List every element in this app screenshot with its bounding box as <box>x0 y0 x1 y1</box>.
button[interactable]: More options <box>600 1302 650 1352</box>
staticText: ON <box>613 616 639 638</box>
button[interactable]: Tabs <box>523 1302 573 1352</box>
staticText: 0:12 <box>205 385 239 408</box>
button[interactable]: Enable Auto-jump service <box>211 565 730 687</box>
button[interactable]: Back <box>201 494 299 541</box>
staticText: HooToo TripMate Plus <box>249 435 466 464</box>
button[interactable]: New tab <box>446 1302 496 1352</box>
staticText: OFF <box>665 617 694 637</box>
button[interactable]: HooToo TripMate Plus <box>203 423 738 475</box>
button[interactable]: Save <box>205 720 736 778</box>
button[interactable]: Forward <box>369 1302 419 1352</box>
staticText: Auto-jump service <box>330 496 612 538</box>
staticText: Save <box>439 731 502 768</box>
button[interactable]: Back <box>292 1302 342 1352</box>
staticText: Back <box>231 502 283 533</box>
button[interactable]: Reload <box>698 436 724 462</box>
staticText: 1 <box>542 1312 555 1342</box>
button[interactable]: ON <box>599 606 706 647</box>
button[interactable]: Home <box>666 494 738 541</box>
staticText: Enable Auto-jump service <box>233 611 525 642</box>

EXERCISE DIRECTIONS:
Go through the listing, and whenever a line contains the string "Enable", copy that line.

ANSWER AREA:
button[interactable]: Enable Auto-jump service <box>211 565 730 687</box>
staticText: Enable Auto-jump service <box>233 611 525 642</box>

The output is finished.